What You Need for Yoga Class
After you choose a Yoga class you think can work for you, you may be nervous about actually taking the plunge and heading to your first session. Here are some guidelines to answer your questions about what to wear and take and how to stay safe (and in the good graces of your classmates) as you begin your group Yoga journey.
What to wear to Yoga class
Yoga practitioners wear a wide variety of exercise clothing. Practically speaking, what people wear depends on the difficulty level of the class and the temperature of the room. Of course, personal expression is also a consideration.
A handful of eccentric groups practice in the nude, which really isn’t a good idea because it’s bound to distract some folks. Even when you practice on your own, you may want to cover your lower trunk to protect your kidneys and abdomen. At least that’s the traditional Yoga way.
Women often wear leotards, sweats, shorts, and tops. Men usually wear shorts, sweats, T-shirts, and tank tops.
If you’re practicing outdoors or in a poorly heated room, you may want to layer your clothing so that you can peel off a layer when you’re getting too warm from your Yoga practice. Also, extra clothing can come in handy when you get to the relaxation or meditation part of the class.
Your Yoga kit
Before attending a class, find out what kind of floor it practices on. If the floor is carpeted, a towel or a sticky mat works. A hardwood floor may require more padding. In that case, bring along a thick Yoga mat or a rug remnant. If you have a tendency to get cold, bring a blanket to cover yourself during final relaxation.
A folded blanket is also helpful if you need a pad under your head when you’re lying down. As your teacher becomes familiar with your unique needs, he or she may suggest some other personalized props for you to bring to class. Some Yoga styles — notably Iyengar Yoga — work more with props than others. Following are some general items you may want to bring to class with you:
Your own Yoga mat or rug
Extra clothing to layer on if the room is too cool or to take off if you’re too warm
Enthusiasm, motivation, and good humor
If you’re serious about your Yoga practice (and if you’re concerned about hygiene), invest in your own personal mat and other equipment. Although many Yoga centers furnish this stuff, consider bringing your own. If you ever have to pick from the bottom of the bin after yet another sweaty class, you’ll understand.

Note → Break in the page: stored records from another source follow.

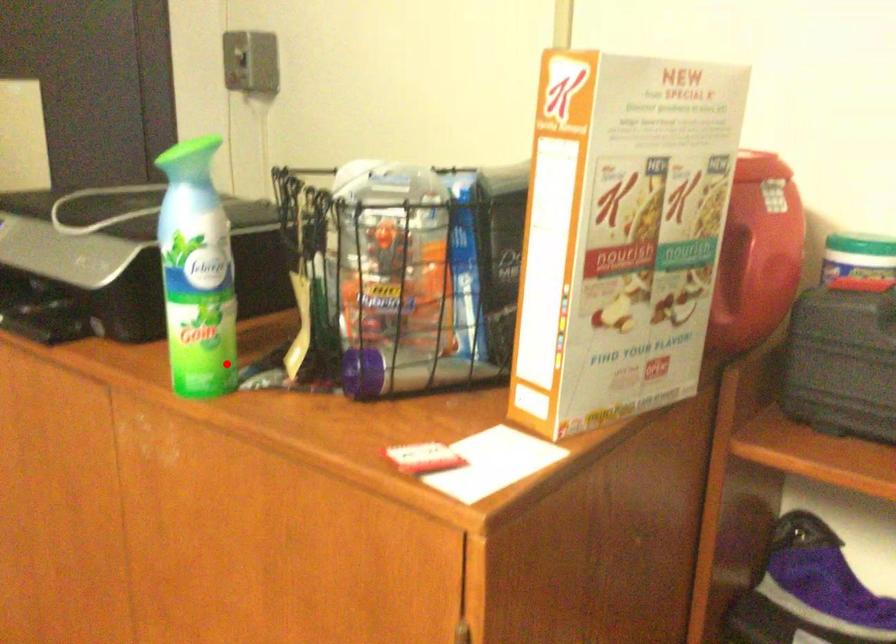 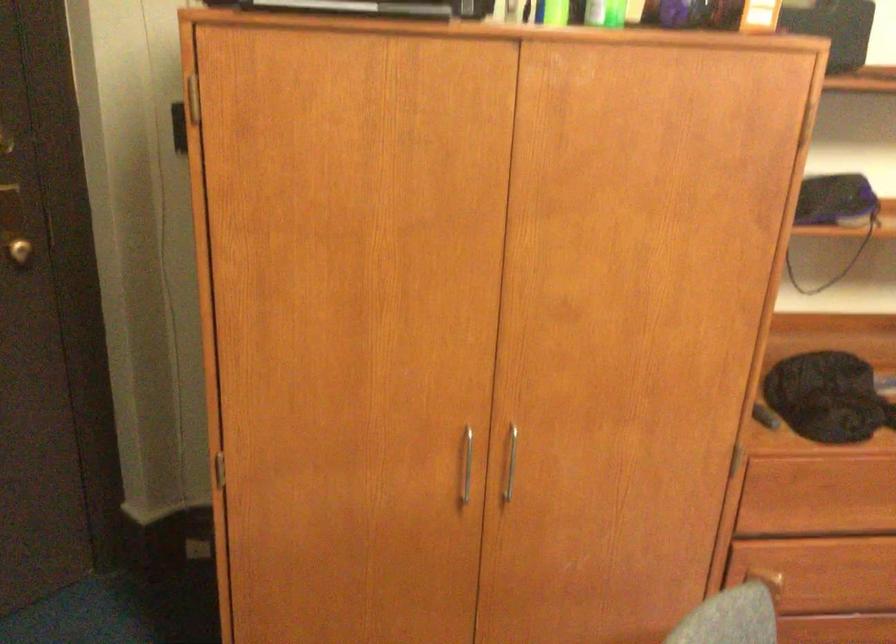 Locate, in the second image, the point that corresponds to the highlighted location in the first image.

(556, 13) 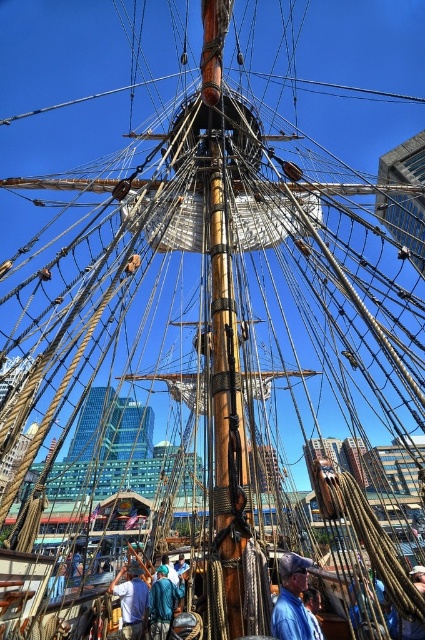 Is blue denim shirt at center bigger than blue fabric shirt at center?

Indeed, blue denim shirt at center has a larger size compared to blue fabric shirt at center.

Between blue denim shirt at center and blue fabric shirt at center, which one is positioned lower?

blue fabric shirt at center is below.

Identify the location of blue denim shirt at center. (291, 600).

The width and height of the screenshot is (425, 640). What do you see at coordinates (132, 600) in the screenshot?
I see `white cotton shirt at center` at bounding box center [132, 600].

Which of these two, white cotton shirt at center or blue fabric shirt at center, stands taller?

Standing taller between the two is white cotton shirt at center.

Which is behind, point (121, 627) or point (161, 579)?

Positioned behind is point (161, 579).

Image resolution: width=425 pixels, height=640 pixels. In order to click on white cotton shirt at center in this screenshot , I will do `click(132, 600)`.

Is blue denim shirt at center taller than white cotton shirt at center?

No, blue denim shirt at center is not taller than white cotton shirt at center.

Who is higher up, blue denim shirt at center or white cotton shirt at center?

blue denim shirt at center is higher up.

The image size is (425, 640). I want to click on blue denim shirt at center, so click(291, 600). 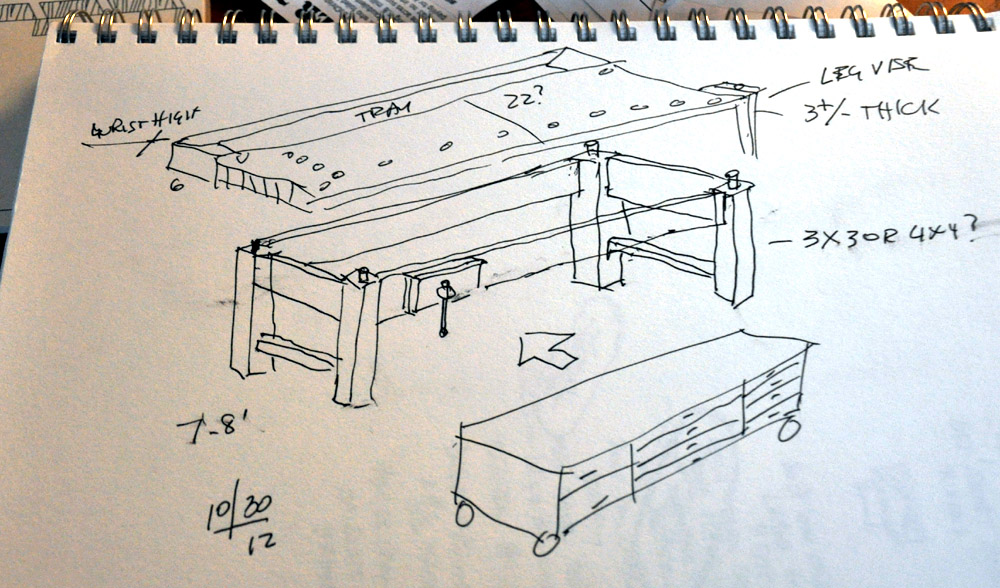 Image resolution: width=1000 pixels, height=588 pixels. I want to click on drawer sketch, so click(603, 473), click(599, 493), click(673, 466), click(667, 456), click(674, 441), click(683, 423), click(778, 415), click(780, 400), click(783, 380), click(797, 360). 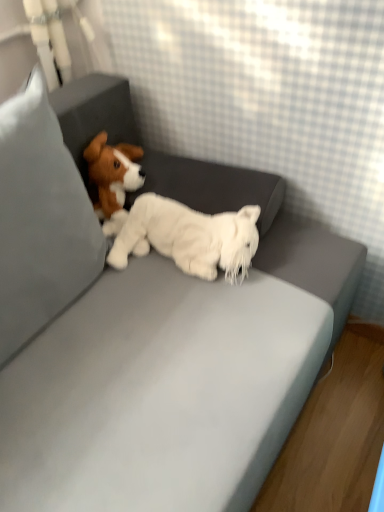 The width and height of the screenshot is (384, 512). Identify the location of white fabric pillow at left. (40, 219).

What is the approximate height of white fabric pillow at left?

white fabric pillow at left is 17.79 inches tall.

This screenshot has height=512, width=384. What do you see at coordinates (40, 219) in the screenshot? I see `white fabric pillow at left` at bounding box center [40, 219].

Locate an element on the screen. white plush toy at center is located at coordinates (188, 237).

Describe the element at coordinates (188, 237) in the screenshot. I see `white plush toy at center` at that location.

Locate an element on the screen. The image size is (384, 512). white fabric pillow at left is located at coordinates (40, 219).

Does white plush toy at center appear on the left side of white fabric pillow at left?

Incorrect, white plush toy at center is not on the left side of white fabric pillow at left.

Does white plush toy at center lie behind white fabric pillow at left?

Yes, the depth of white plush toy at center is greater than that of white fabric pillow at left.

Which point is more forward, (219, 220) or (50, 177)?

The point (50, 177) is closer to the camera.

From the image's perspective, relative to white fabric pillow at left, is white plush toy at center above or below?

white plush toy at center is situated lower than white fabric pillow at left in the image.

From a real-world perspective, is white plush toy at center physically below white fabric pillow at left?

Yes.

Which of these two, white plush toy at center or white fabric pillow at left, is wider?

white fabric pillow at left is wider.

Considering the sizes of objects white plush toy at center and white fabric pillow at left in the image provided, who is shorter, white plush toy at center or white fabric pillow at left?

With less height is white plush toy at center.

Considering the sizes of objects white plush toy at center and white fabric pillow at left in the image provided, who is bigger, white plush toy at center or white fabric pillow at left?

white fabric pillow at left.

Would you say white plush toy at center is inside or outside white fabric pillow at left?

white plush toy at center is outside white fabric pillow at left.

Are white plush toy at center and white fabric pillow at left far apart?

That's not correct — white plush toy at center is a little close to white fabric pillow at left.

Is white fabric pillow at left at the back of white plush toy at center?

No, white fabric pillow at left is not at the back of white plush toy at center.

The height and width of the screenshot is (512, 384). Identify the location of dog below the white fabric pillow at left (from a real-world perspective). point(188,237).

Is white fabric pillow at left at the left side of white plush toy at center?

Correct, you'll find white fabric pillow at left to the left of white plush toy at center.

Which object is further away from the camera, white fabric pillow at left or white plush toy at center?

white plush toy at center is further away from the camera.

Is point (20, 283) closer to camera compared to point (220, 225)?

Yes, point (20, 283) is closer to viewer.

From the image's perspective, is white fabric pillow at left located beneath white plush toy at center?

No, from the image's perspective, white fabric pillow at left is not below white plush toy at center.

From a real-world perspective, is white fabric pillow at left under white plush toy at center?

No, from a real-world perspective, white fabric pillow at left is not under white plush toy at center.

Which object is wider, white fabric pillow at left or white plush toy at center?

Wider between the two is white fabric pillow at left.

Does white fabric pillow at left have a lesser height compared to white plush toy at center?

In fact, white fabric pillow at left may be taller than white plush toy at center.

Considering the relative sizes of white fabric pillow at left and white plush toy at center in the image provided, is white fabric pillow at left smaller than white plush toy at center?

No, white fabric pillow at left is not smaller than white plush toy at center.

Is white plush toy at center a part of white fabric pillow at left?

No, white plush toy at center is not inside white fabric pillow at left.

Is white fabric pillow at left far away from white plush toy at center?

No, there isn't a large distance between white fabric pillow at left and white plush toy at center.

Could you tell me if white fabric pillow at left is facing white plush toy at center?

Yes, white fabric pillow at left is turned towards white plush toy at center.

Can you tell me how much white fabric pillow at left and white plush toy at center differ in facing direction?

There is a 71.6-degree angle between the facing directions of white fabric pillow at left and white plush toy at center.

How distant is white fabric pillow at left from white plush toy at center?

white fabric pillow at left is 9.18 inches from white plush toy at center.

The height and width of the screenshot is (512, 384). What are the coordinates of `dog below the white fabric pillow at left (from the image's perspective)` in the screenshot? It's located at (188, 237).

This screenshot has width=384, height=512. I want to click on pillow that appears above the white plush toy at center (from the image's perspective), so click(40, 219).

Image resolution: width=384 pixels, height=512 pixels. In order to click on dog that appears on the right of white fabric pillow at left in this screenshot , I will do `click(188, 237)`. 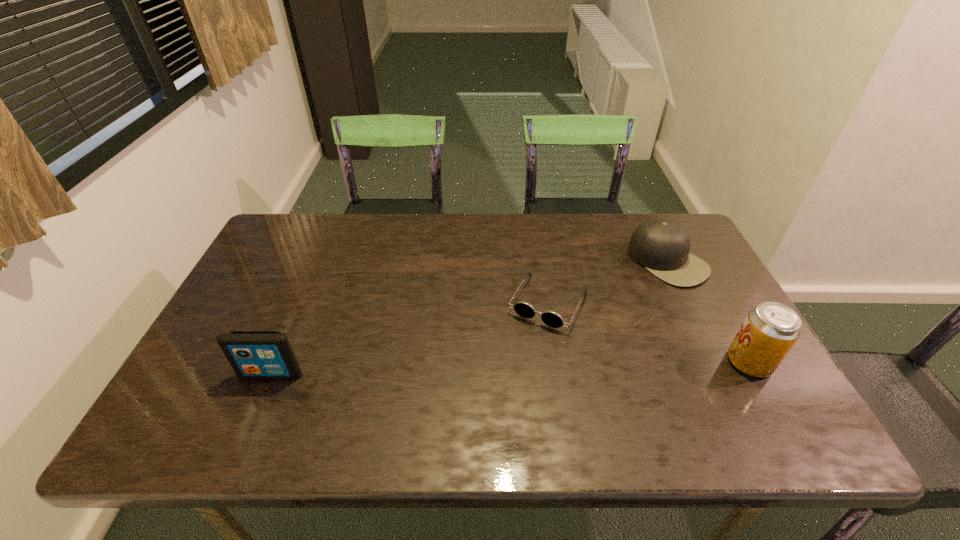 Identify the location of object that is at the near left corner. The width and height of the screenshot is (960, 540). (252, 354).

Find the location of a particular element. The width and height of the screenshot is (960, 540). object present at the far right corner is located at coordinates (662, 246).

Where is `object that is at the near right corner`? This screenshot has height=540, width=960. object that is at the near right corner is located at coordinates (770, 330).

Locate an element on the screen. This screenshot has width=960, height=540. vacant space at the far edge of the desktop is located at coordinates (x=367, y=229).

Locate an element on the screen. blank space at the near edge is located at coordinates pyautogui.click(x=331, y=391).

You are a GUI agent. You are given a task and a screenshot of the screen. Output one action in this format:
    pyautogui.click(x=<x>, y=<y>)
    Task: Click on the vacant space at the left edge of the desktop
    This screenshot has height=540, width=960.
    Given the screenshot: What is the action you would take?
    pyautogui.click(x=265, y=281)

The height and width of the screenshot is (540, 960). In order to click on free space at the right edge of the desktop in this screenshot , I will do `click(682, 288)`.

In the image, there is a desktop. Where is `blank space at the far left corner`? The width and height of the screenshot is (960, 540). blank space at the far left corner is located at coordinates (320, 233).

At what (x,y) coordinates should I click in order to perform the action: click on vacant space at the far right corner of the desktop. Please return your answer as a coordinate pair (x, y). This screenshot has height=540, width=960. Looking at the image, I should click on (657, 213).

Locate an element on the screen. This screenshot has height=540, width=960. empty location between the sunglasses and the cap is located at coordinates (609, 282).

Safety first at Yoga class
The most important factor for determining the safety of a Yoga class is your personal attitude. If you participate with the understanding that you aren’t competing against the other students or the teacher and that you also must not inflict pain upon yourself, you can enjoy a safe Yoga practice.
Don’t continue if you experience discomfort that causes you distress or increases the likelihood of injury. Of course, if you haven’t exercised for a while, you can expect to encounter your body’s resistance at the beginning. You may even feel a little sore the next day, which just reflects your body’s adjustment to the new adventure.
The key to avoiding injury is to proceed gently. It’s better to err on the side of gentleness than to face torn ligaments. A good teacher always reminds you to ease into the postures and work creatively with your body’s physical resistance. Nonharming is an important moral virtue in Yoga.
If you have any physical limitations (recent surgeries, knee, neck, or back problems, and so on), be sure to inform the center and the teacher beforehand. In a classroom setting, instructors have to split their attention among several students; your upfront communication can help prevent personal injury.
Don’t forget your manners at Yoga class
In all social settings, common courtesy calls for sensitivity to others; those same rules of responsible conduct apply to your participation in Yoga group sessions. Check your bags for these etiquette essentials:
Show up on time; don’t wander into class fashionably late. It’s rude and disturbing to others.
If you show up early and students from the class before are still relaxing or meditating, respect their quiet time until your own session formally begins.
Leave your shoes, chewing gum, cellphones, pagers, and crummy attitudes outside the classroom.
Avoid smoking cigarettes or drinking alcohol before class.
Bathe and take a restroom break before your Yoga session.
Keep classroom conversation to a minimum — some people arrive early to meditate or to just sit quietly.
Be sure to take your socks off if you practice on a slippery surface. If you’re self-conscious about your feet, remember that their 26 bones do a great job at propping up your body all day long. Besides, everyone else is far too busy to focus on your feet.
Avoid excessive, clanky jewelry.
Be sure that your, ahem, private parts are appropriately covered if you choose to wear loose-fitting shorts or, against our advice, super-tight outfits.
Don’t wear heavy perfume or cologne.
Cut back on your garlic consumption on the day that you go to class.
Sit near the door or window if you require a lot of air.
Sit close to the instructor if you have hearing difficulties; many teachers speak softly to generate the right mood.
If you have used any props in class, put them away neatly.
Pay your teacher on time, without having to be reminded.